• Your objective:
Take from the entries below the stretch from the line with "Vremea Cluj" through the line with "Lo malo es que después te", and return it exactly, leaving the pictures out.

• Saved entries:
===============

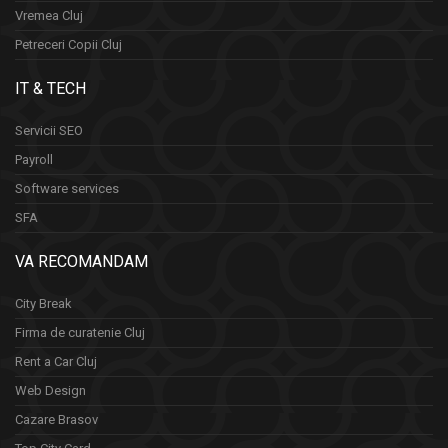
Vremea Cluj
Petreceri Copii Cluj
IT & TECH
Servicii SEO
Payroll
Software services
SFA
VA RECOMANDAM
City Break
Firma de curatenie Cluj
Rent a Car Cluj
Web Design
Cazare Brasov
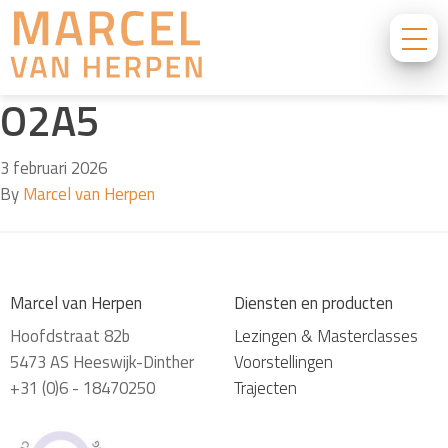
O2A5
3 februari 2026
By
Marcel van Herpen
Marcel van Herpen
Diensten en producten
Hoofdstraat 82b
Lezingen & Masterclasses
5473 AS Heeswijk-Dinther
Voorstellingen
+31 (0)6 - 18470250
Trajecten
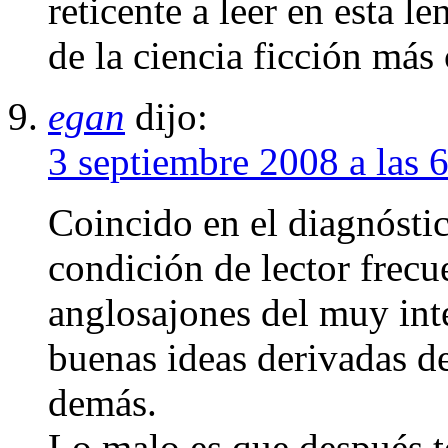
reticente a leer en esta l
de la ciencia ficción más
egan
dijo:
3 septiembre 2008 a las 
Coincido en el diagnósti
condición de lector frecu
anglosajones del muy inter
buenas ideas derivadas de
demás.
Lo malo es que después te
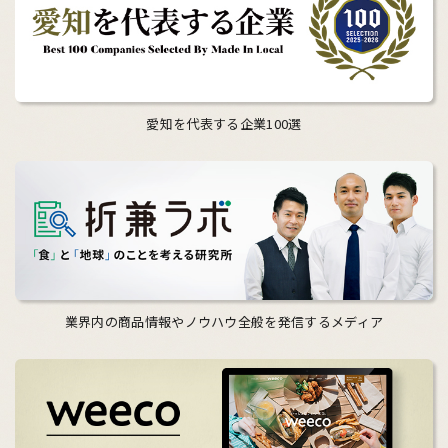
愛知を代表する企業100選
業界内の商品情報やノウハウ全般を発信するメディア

===============

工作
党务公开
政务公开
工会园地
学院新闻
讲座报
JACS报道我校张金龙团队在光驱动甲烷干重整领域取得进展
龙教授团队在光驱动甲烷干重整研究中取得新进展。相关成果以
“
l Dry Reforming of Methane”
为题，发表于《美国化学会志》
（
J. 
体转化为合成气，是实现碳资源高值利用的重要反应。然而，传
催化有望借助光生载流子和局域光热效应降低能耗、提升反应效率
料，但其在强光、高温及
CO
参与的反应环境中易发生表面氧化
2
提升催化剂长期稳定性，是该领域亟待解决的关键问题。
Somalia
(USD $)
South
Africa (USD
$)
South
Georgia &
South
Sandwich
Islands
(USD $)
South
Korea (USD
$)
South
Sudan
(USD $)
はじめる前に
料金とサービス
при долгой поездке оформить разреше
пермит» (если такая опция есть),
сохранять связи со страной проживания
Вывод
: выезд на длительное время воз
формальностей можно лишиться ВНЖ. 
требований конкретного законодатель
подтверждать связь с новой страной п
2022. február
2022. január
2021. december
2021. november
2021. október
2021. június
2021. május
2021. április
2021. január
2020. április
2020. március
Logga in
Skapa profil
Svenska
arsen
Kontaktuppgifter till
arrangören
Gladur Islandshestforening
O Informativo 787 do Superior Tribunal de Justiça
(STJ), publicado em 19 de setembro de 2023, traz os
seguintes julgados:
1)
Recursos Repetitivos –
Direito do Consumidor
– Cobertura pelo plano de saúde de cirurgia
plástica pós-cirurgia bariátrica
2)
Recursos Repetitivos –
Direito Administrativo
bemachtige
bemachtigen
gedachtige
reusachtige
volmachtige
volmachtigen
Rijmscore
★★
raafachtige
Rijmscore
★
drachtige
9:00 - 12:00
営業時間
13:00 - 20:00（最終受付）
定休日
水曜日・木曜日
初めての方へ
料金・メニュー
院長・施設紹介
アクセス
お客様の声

===============

• Output for this exercise:
Vremea Cluj
Petreceri Copii Cluj
IT & TECH
Servicii SEO
Payroll
Software services
SFA
VA RECOMANDAM
City Break
Firma de curatenie Cluj
Rent a Car Cluj
Web Design
Cazare Brasov
O2A5
3 februari 2026
By
Marcel van Herpen
Marcel van Herpen
Diensten en producten
Hoofdstraat 82b
Lezingen & Masterclasses
5473 AS Heeswijk-Dinther
Voorstellingen
+31 (0)6 - 18470250
Trajecten
reticente a leer en esta l
de la ciencia ficción más
egan
dijo:
3 septiembre 2008 a las 
Coincido en el diagnósti
condición de lector frecu
anglosajones del muy inter
buenas ideas derivadas de
demás.
Lo malo es que después te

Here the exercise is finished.